YOUR TASK: Transcribe exactly the lines from the one holding "Standorten oder auf" to the end of the data below, including both of those lines and no others.

▬▬▬▬▬▬

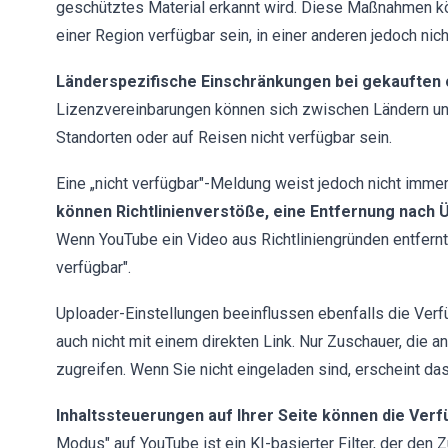
geschütztes Material erkannt wird. Diese Maßnahmen kö
einer Region verfügbar sein, in einer anderen jedoch nich
Länderspezifische Einschränkungen bei gekauften 
Lizenzvereinbarungen können sich zwischen Ländern unt
Standorten oder auf Reisen nicht verfügbar sein.
Eine „nicht verfügbar"-Meldung weist jedoch nicht imme
können Richtlinienverstöße, eine Entfernung nach
Wenn YouTube ein Video aus Richtliniengründen entfernt, 
verfügbar".
Uploader-Einstellungen beeinflussen ebenfalls die Verf
auch nicht mit einem direkten Link. Nur Zuschauer, die 
zugreifen. Wenn Sie nicht eingeladen sind, erscheint das
Inhaltssteuerungen auf Ihrer Seite können die Verf
Modus" auf YouTube ist ein KI-basierter Filter, der den Zu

▬▬▬▬▬▬

SOLVED PROBLEM:
Standorten oder auf Reisen nicht verfügbar sein.
Eine „nicht verfügbar"-Meldung weist jedoch nicht imme
können Richtlinienverstöße, eine Entfernung nach
Wenn YouTube ein Video aus Richtliniengründen entfernt, 
verfügbar".
Uploader-Einstellungen beeinflussen ebenfalls die Verf
auch nicht mit einem direkten Link. Nur Zuschauer, die 
zugreifen. Wenn Sie nicht eingeladen sind, erscheint das
Inhaltssteuerungen auf Ihrer Seite können die Verf
Modus" auf YouTube ist ein KI-basierter Filter, der den Zu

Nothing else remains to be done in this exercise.